Support(Butter) = 4 / 5 = 0.8

Support(Milk, Bread) = 2 / 5 = 0.4

Support(Milk, Butter) = 2 / 5 = 0.4

Support(Bread, Butter) = 3 / 5 = 0.6

Step 3: Generate and evaluate rules
Let’s take one rule: Bread → Butter

Confidence
Confidence(Bread → Butter) =
Support(Bread & Butter) ÷ Support(Bread)
= 0.6 ÷ 0.8 = 0.75 or 75%

Interpretation:
75% of the people who bought Bread also bought Butter.

Step 4: Calculate Lift
Lift(Bread → Butter) =
Confidence(Bread → Butter) ÷ Support(Butter)
= 0.75 ÷ 0.8 = 0.9375



In [25]:
!pip install apyori



In [26]:
import numpy as np
import matplotlib.pyplot as plt
import pandas as pd

## Data Preprocessing

In [10]:
dataset = pd.read_csv('Market_Basket_Optimisation.csv', header = None)
transactions = []
for i in range(0, 7501):
  transactions.append([str(dataset.values[i,j]) for j in range(0, 20)])
dataset.head()

Unnamed: 0,0,1,2,3,4,5,6,7,8,9,10,11,12,13,14,15,16,17,18,19
0,shrimp,almonds,avocado,vegetables mix,green grapes,whole weat flour,yams,cottage cheese,energy drink,tomato juice,low fat yogurt,green tea,honey,salad,mineral water,salmon,antioxydant juice,frozen smoothie,spinach,olive oil
1,burgers,meatballs,eggs,,,,,,,,,,,,,,,,,
2,chutney,,,,,,,,,,,,,,,,,,,
3,turkey,avocado,,,,,,,,,,,,,,,,,,
4,mineral water,milk,energy bar,whole wheat rice,green tea,,,,,,,,,,,,,,,


## Training the Apriori model on the dataset

In [19]:
from apyori import apriori
rules = apriori(transactions = transactions, min_support = 0.003, min_confidence = 0.2, min_lift = 3, min_length = 2, max_length = 2)

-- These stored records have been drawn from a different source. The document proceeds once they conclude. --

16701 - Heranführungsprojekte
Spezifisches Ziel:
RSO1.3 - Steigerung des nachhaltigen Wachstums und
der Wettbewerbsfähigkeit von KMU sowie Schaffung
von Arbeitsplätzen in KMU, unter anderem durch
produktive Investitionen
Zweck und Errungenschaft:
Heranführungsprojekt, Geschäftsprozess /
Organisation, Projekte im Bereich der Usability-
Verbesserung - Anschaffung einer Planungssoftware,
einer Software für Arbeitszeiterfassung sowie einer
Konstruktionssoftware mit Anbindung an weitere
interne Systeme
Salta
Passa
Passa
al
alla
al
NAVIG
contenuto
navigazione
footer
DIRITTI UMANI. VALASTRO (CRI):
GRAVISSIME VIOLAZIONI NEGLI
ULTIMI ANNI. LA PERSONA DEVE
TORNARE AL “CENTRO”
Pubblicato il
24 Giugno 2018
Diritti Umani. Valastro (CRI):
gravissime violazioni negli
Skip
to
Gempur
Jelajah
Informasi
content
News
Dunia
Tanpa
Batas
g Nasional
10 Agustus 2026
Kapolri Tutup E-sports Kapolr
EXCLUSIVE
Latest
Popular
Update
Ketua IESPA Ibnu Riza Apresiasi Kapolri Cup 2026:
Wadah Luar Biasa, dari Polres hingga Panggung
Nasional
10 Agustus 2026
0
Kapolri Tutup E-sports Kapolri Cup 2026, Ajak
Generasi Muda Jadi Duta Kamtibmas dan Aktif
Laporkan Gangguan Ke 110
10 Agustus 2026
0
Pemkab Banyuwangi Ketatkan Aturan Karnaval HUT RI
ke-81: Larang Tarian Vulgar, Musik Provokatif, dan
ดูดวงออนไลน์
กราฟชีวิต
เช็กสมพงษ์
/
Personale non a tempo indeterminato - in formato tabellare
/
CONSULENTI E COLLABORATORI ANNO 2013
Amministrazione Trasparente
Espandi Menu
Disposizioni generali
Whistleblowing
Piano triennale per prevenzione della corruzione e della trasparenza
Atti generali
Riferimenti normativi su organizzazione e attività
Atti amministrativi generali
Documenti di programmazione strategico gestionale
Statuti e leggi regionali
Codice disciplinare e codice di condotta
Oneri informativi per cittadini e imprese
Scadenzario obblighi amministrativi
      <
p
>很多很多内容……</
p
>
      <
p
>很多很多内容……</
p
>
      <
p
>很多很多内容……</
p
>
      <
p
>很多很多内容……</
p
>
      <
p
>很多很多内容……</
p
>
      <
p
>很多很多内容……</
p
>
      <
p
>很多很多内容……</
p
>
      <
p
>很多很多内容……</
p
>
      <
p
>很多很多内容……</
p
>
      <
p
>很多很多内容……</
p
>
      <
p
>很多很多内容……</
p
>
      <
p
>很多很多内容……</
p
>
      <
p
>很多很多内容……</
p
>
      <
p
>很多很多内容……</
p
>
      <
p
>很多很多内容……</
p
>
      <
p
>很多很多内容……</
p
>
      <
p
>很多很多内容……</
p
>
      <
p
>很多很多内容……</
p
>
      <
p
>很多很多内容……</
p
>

## Visualising the results

### Displaying the first results coming directly from the output of the apriori function

In [20]:
results = list(rules)

In [21]:
results

[RelationRecord(items=frozenset({'chicken', 'light cream'}), support=0.004532728969470737, ordered_statistics=[OrderedStatistic(items_base=frozenset({'light cream'}), items_add=frozenset({'chicken'}), confidence=0.29059829059829057, lift=4.84395061728395)]),
 RelationRecord(items=frozenset({'escalope', 'mushroom cream sauce'}), support=0.005732568990801226, ordered_statistics=[OrderedStatistic(items_base=frozenset({'mushroom cream sauce'}), items_add=frozenset({'escalope'}), confidence=0.3006993006993007, lift=3.790832696715049)]),
 RelationRecord(items=frozenset({'escalope', 'pasta'}), support=0.005865884548726837, ordered_statistics=[OrderedStatistic(items_base=frozenset({'pasta'}), items_add=frozenset({'escalope'}), confidence=0.3728813559322034, lift=4.700811850163794)]),
 RelationRecord(items=frozenset({'fromage blanc', 'honey'}), support=0.003332888948140248, ordered_statistics=[OrderedStatistic(items_base=frozenset({'fromage blanc'}), items_add=frozenset({'honey'}), confidence=0

RelationRecord(
  items=frozenset({'chicken', 'light cream'}),
  support=0.004532728969470737,
  ordered_statistics=[
    OrderedStatistic(
      items_base=frozenset({'light cream'}),
      items_add=frozenset({'chicken'}),
      confidence=0.29059829059829057,
      lift=4.84395061728395
    )
  ]
)

### Putting the results well organised into a Pandas DataFrame

In [22]:
def inspect(results):
    lhs         = [tuple(result[2][0][0])[0] for result in results]
    rhs         = [tuple(result[2][0][1])[0] for result in results]
    supports    = [result[1] for result in results]
    confidences = [result[2][0][2] for result in results]
    lifts       = [result[2][0][3] for result in results]
    return list(zip(lhs, rhs, supports, confidences, lifts))
resultsinDataFrame = pd.DataFrame(inspect(results), columns = ['Left Hand Side', 'Right Hand Side', 'Support', 'Confidence', 'Lift'])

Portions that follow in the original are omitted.